BEGIN Input records
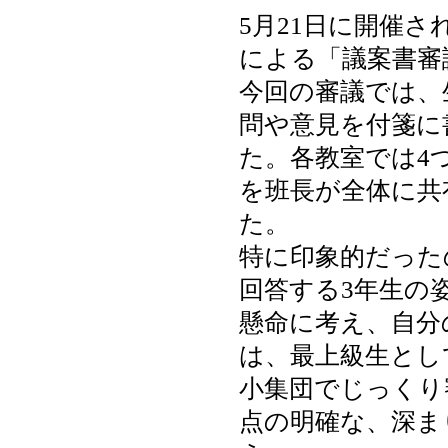
5月21日に開催
による「議案書審
今回の審議では、
問や意見を付箋に
た。各教室では4
を班長が全体に共
た。
特に印象的だった
回答する3年生の
懸命に考え、自分
は、最上級生とし
小集団でじっくり
点の明確な、深ま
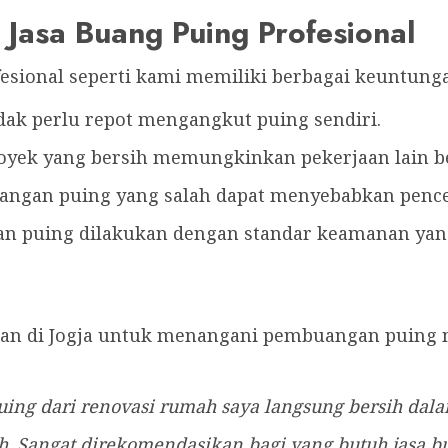
asa Buang Puing Profesional
sional seperti kami memiliki berbagai keuntungan
idak perlu repot mengangkut puing sendiri.
royek yang bersih memungkinkan pekerjaan lain ber
angan puing yang salah dapat menyebabkan penc
an puing dilakukan dengan standar keamanan yang
gan di Jogja untuk menangani pembuangan puing m
uing dari renovasi rumah saya langsung bersih dala
. Sangat direkomendasikan bagi yang butuh jasa bua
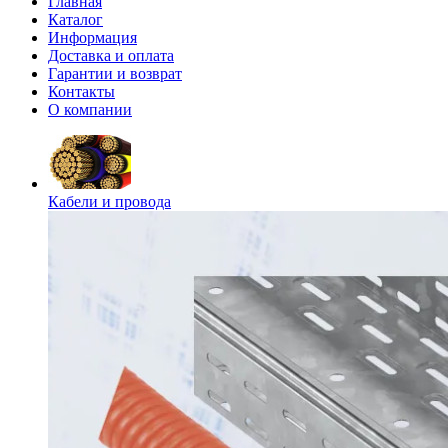
Главная
Каталог
Информация
Доставка и оплата
Гарантии и возврат
Контакты
О компании
Кабели и провода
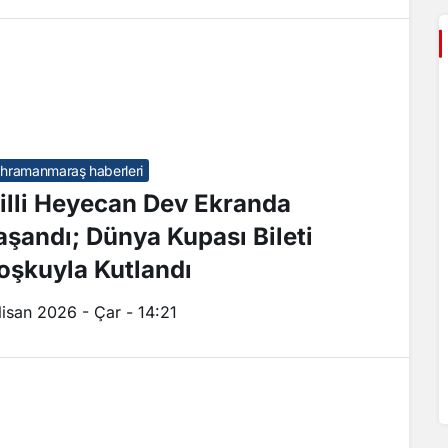
hramanmaraş haberleri
illi Heyecan Dev Ekranda
aşandı; Dünya Kupası Bileti
oşkuyla Kutlandı
Nisan 2026 - Çar - 14:21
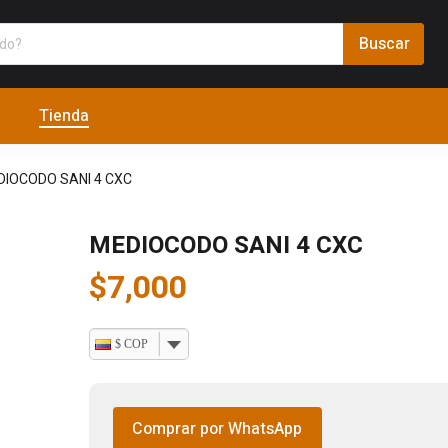
Tienda
DIOCODO SANI 4 CXC
MEDIOCODO SANI 4 CXC
$
7,000
$ COP
Comprar por WhatsApp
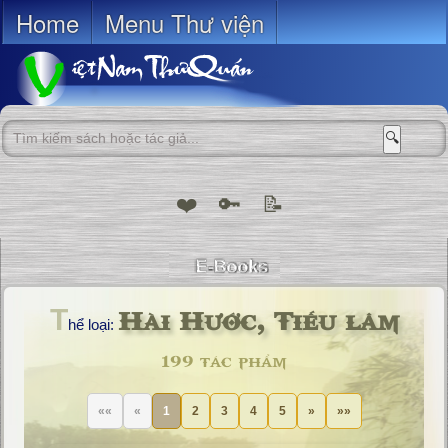
Home
Menu Thư viện
🔍
❤️
🔑
📝
Hài Hước, Tiếu lâm
T
hể loại:
199 tác phẩm
««
«
1
2
3
4
5
»
»»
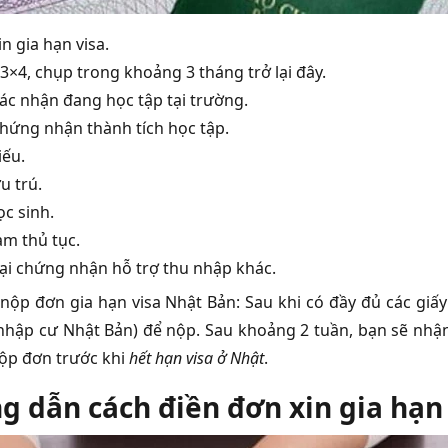
n gia hạn visa.
3×4, chụp trong khoảng 3 tháng trở lại đây.
xác nhận đang học tập tại trường.
chứng nhận thành tích học tập.
iếu.
u trú.
ọc sinh.
àm thủ tục.
oại chứng nhận hỗ trợ thu nhập khác.
nộp đơn gia hạn visa Nhật Bản: Sau khi có đầy đủ các giấ
nhập cư Nhật Bản) để nộp. Sau khoảng 2 tuần, bạn sẽ nhận 
ộp đơn trước khi
hết hạn visa ở Nhật
.
 dẫn cách điền đơn xin gia hạn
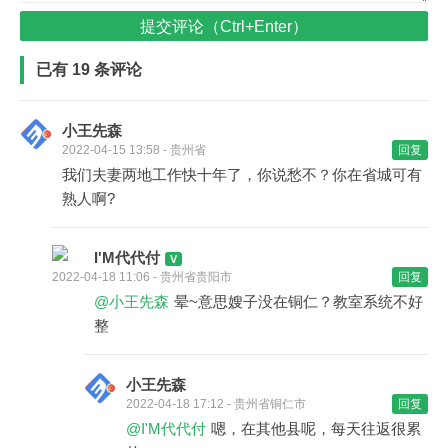
提交评论（Ctrl+Enter）
已有 19 条评论
小王先森
2022-04-15 13:58 - 贵州省
回复
我们夫妻两地工作快十年了，你说愁不？你在省城可有
熟人啊?
I'M代代付
2022-04-18 11:06 - 贵州省贵阳市
回复
@小王先森
晕~意思嫂子没在铜仁？教室系统不好
整
小王先森
2022-04-18 17:12 - 贵州省铜仁市
回复
@I'M代代付
嗯，在其他县呢，每天往返很累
END Input records
◆ Task objective ◆
Without the pictures, print all of the records exactly.

◆ Expected answer ◆
5月21日に開催
による「議案書審
今回の審議では、
問や意見を付箋に
た。各教室では4
を班長が全体に共
た。
特に印象的だった
回答する3年生の
懸命に考え、自分
は、最上級生とし
小集団でじっくり
点の明確な、深ま
asa Buang Puing Profesional
sional seperti kami memiliki berbagai keuntungan
idak perlu repot mengangkut puing sendiri.
royek yang bersih memungkinkan pekerjaan lain ber
angan puing yang salah dapat menyebabkan penc
an puing dilakukan dengan standar keamanan yang
gan di Jogja untuk menangani pembuangan puing m
uing dari renovasi rumah saya langsung bersih dala
. Sangat direkomendasikan bagi yang butuh jasa bua
Главная
Каталог
Информация
Доставка и оплата
Гарантии и возврат
Контакты
О компании
Кабели и провода
hramanmaraş haberleri
illi Heyecan Dev Ekranda
aşandı; Dünya Kupası Bileti
oşkuyla Kutlandı
Nisan 2026 - Çar - 14:21
Tienda
DIOCODO SANI 4 CXC
MEDIOCODO SANI 4 CXC
$
7,000
$ COP
Comprar por WhatsApp
Home
Menu Thư viện
🔍
❤️
🔑
📝
Hài Hước, Tiếu lâm
T
hể loại:
199 tác phẩm
««
«
1
2
3
4
5
»
»»
n gia hạn visa.
3×4, chụp trong khoảng 3 tháng trở lại đây.
xác nhận đang học tập tại trường.
chứng nhận thành tích học tập.
iếu.
u trú.
ọc sinh.
àm thủ tục.
oại chứng nhận hỗ trợ thu nhập khác.
nộp đơn gia hạn visa Nhật Bản: Sau khi có đầy đủ các giấ
nhập cư Nhật Bản) để nộp. Sau khoảng 2 tuần, bạn sẽ nhận 
ộp đơn trước khi
hết hạn visa ở Nhật
.
 dẫn cách điền đơn xin gia hạn
提交评论（Ctrl+Enter）
已有 19 条评论
小王先森
2022-04-15 13:58 - 贵州省
回复
我们夫妻两地工作快十年了，你说愁不？你在省城可有
熟人啊?
I'M代代付
2022-04-18 11:06 - 贵州省贵阳市
回复
@小王先森
晕~意思嫂子没在铜仁？教室系统不好
整
小王先森
2022-04-18 17:12 - 贵州省铜仁市
回复
@I'M代代付
嗯，在其他县呢，每天往返很累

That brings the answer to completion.